-- Opening Marker --

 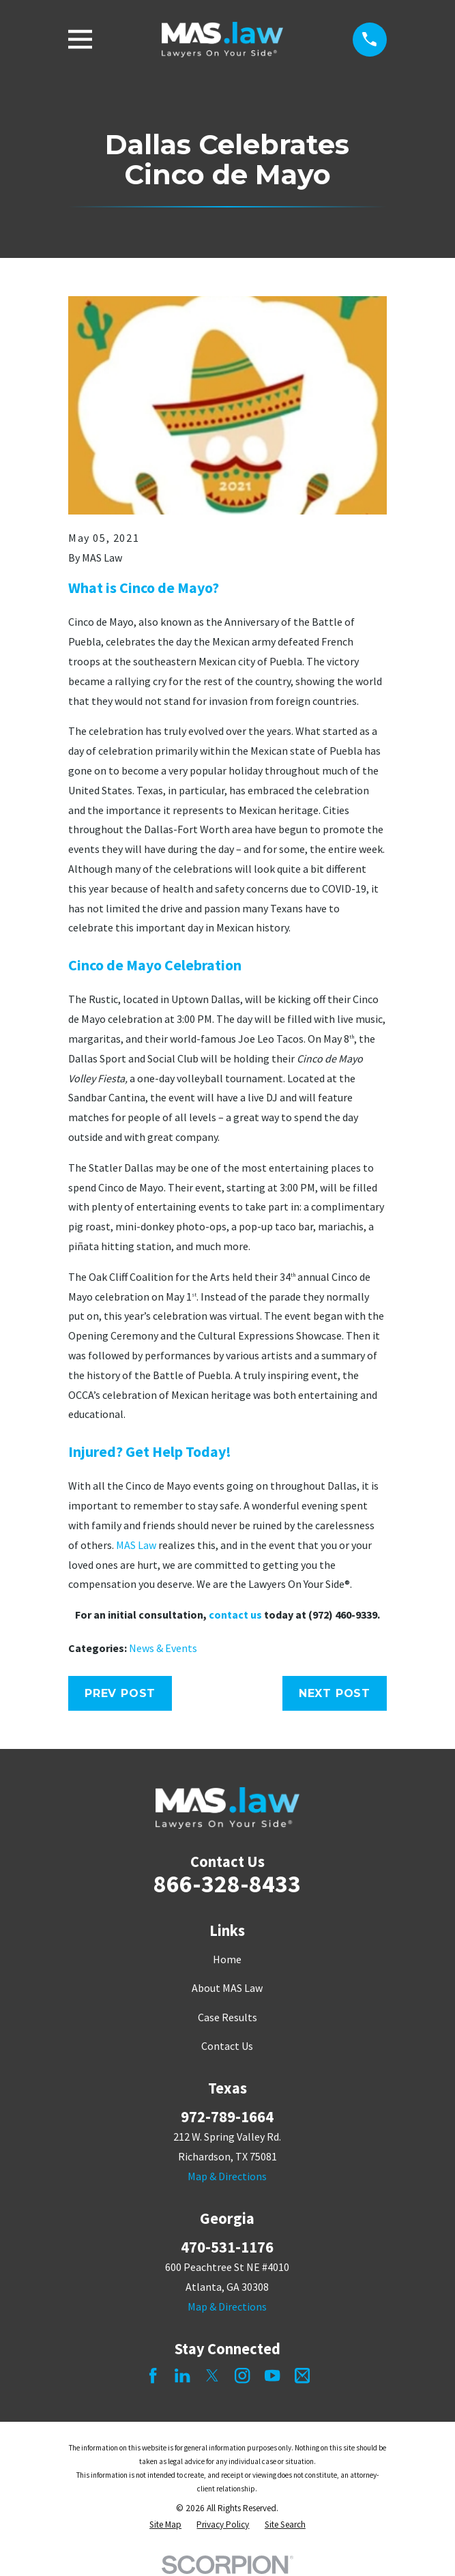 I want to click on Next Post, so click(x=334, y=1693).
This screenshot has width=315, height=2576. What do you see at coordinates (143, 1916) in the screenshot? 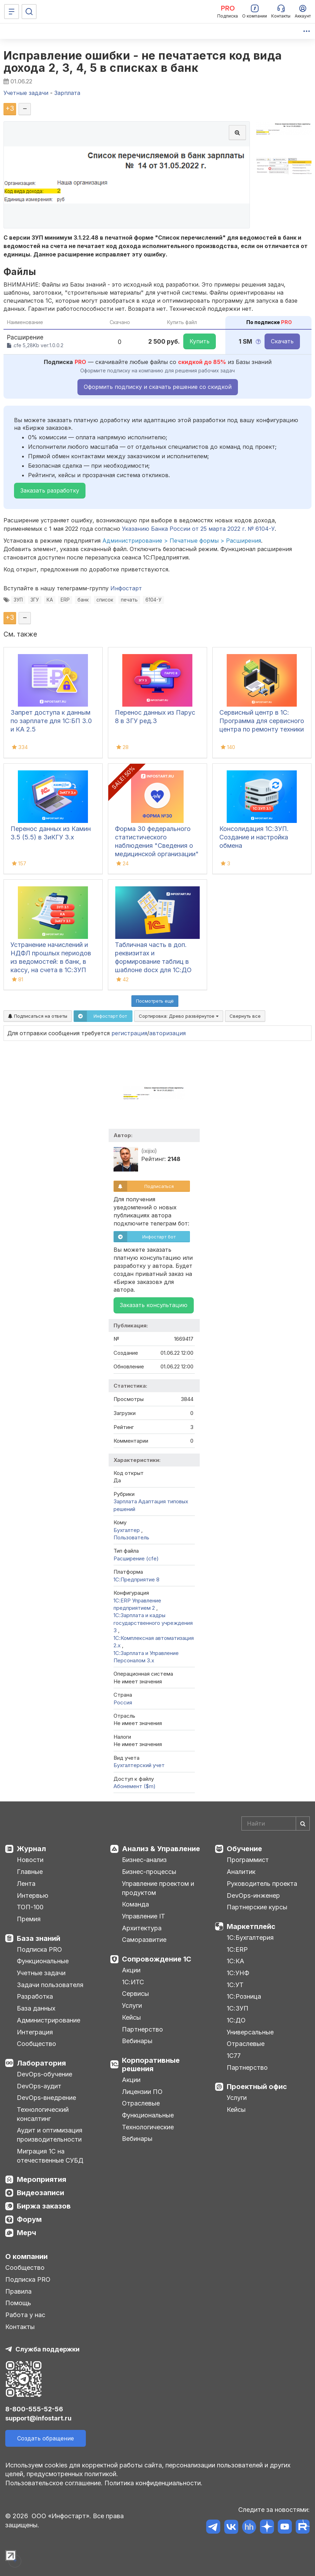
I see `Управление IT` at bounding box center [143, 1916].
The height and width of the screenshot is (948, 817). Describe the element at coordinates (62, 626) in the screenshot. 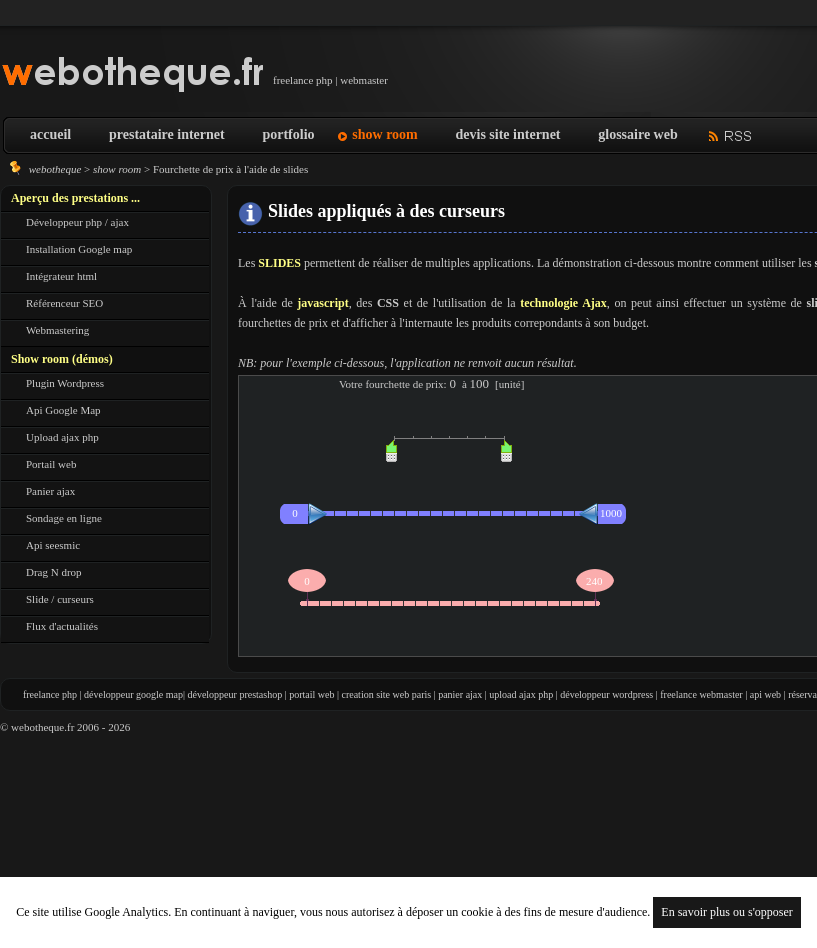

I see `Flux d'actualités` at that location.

-- Closing Marker --

**INSTRUCTIONS TO FOLLOW**
The final stretch of the data, from the line with "This screenshot has" through its last line, is to be retyped exactly; pictures are not part of the copy.

**SOLUTION**
This screenshot has width=315, height=2576. What do you see at coordinates (143, 1916) in the screenshot? 
I see `Управление IT` at bounding box center [143, 1916].
The height and width of the screenshot is (948, 817). Describe the element at coordinates (62, 626) in the screenshot. 

I see `Flux d'actualités` at that location.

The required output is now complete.